Following Morgan Stanley's move to move on from Micron as its top pick, I had made a case in my latest piece as to why, in the larger scheme of things, nothing dents the bullish case for the memory chip major. However, what about their latest favorite, the world's biggest company, Nvidia (NVDA)? Well, the rationale for the firm's latest stance on the chip major is rather tactical—they believe that the current demand scenario for memory is “exceptional” and things will get back to normal soon. The consequent beneficiary: Nvidia, as the chip giant is a consumer of memory chips on a large scale, and lower prices for the same will only be a good thing.
However, what the Jensen Huang-led company has proven in recent years in its journey to become a $4.4 trillion market cap mammoth is that it has become almost indispensable in the realm of AI. A testament to that is that even amid overblown fears of overvaluation among AI stocks, shares of Nvidia are up 56% over the past year. Though at first glance and in relative terms, NVDA does seem to trade at elevated valuations, it appears that the market remains convinced about its prospects. Why? Let's find out.
Near-Perfect Financials
Nvidia has been handily beating Street expectations for a while now. However, in some of these instances, NVDA stock reacted negatively as the quantum of beat was not as per the expectations (crazy, right?).
So, with the results for its latest quarter, Nvidia delivered that as well, as revenues came in ahead of the consensus estimates by almost $2 billion, while earnings, as usual, beat Street expectations as well.
For the fourth quarter ended Jan. 25, 2026, Nvidia reported revenues of $68.1 billion. This was up 73% from the previous year and more than $3 billion from its earlier guidance. Data center revenues continued to accelerate, rising by 75% from the year-ago period to $62.3 billion as the company introduced its Rubin platform. Revenues from its erstwhile core segment of gaming also went up by 47% from the previous year to $3.7 billion.

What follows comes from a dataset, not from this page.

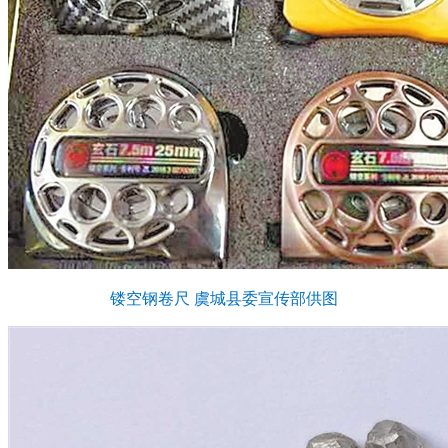
镂空钢卷尺 虞城县委宣传部供图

Earnings, meanwhile, grew at an even faster tick of 82% in the same period to $1.62 per share, coming in ahead of the consensus estimate of $1.53 per share. Notably, this was the ninth consecutive quarter of earnings beat from the company.
Net cash from operating activities more than doubled to $36.2 billion from $16.6 billion in the year-ago period, as the company ended the quarter with a cash balance of $62.6 billion. This was much ahead of its short-term debt levels of just under a billion dollars.
For fiscal Q1 2027, Nvidia is projecting revenues to be about $78 billion, which would imply a year-over-year (YoY) growth rate of 76.9%.
Now to valuations, Nvidia is overvalued, but the overvaluation is not stark. While its forward P/E of 21.83 is almost comparable to the sector median of 21.63, its forward P/S and P/CF stand at 11.93 and 22.92, compared to the sector medians of 3.05 and 16.97, respectively.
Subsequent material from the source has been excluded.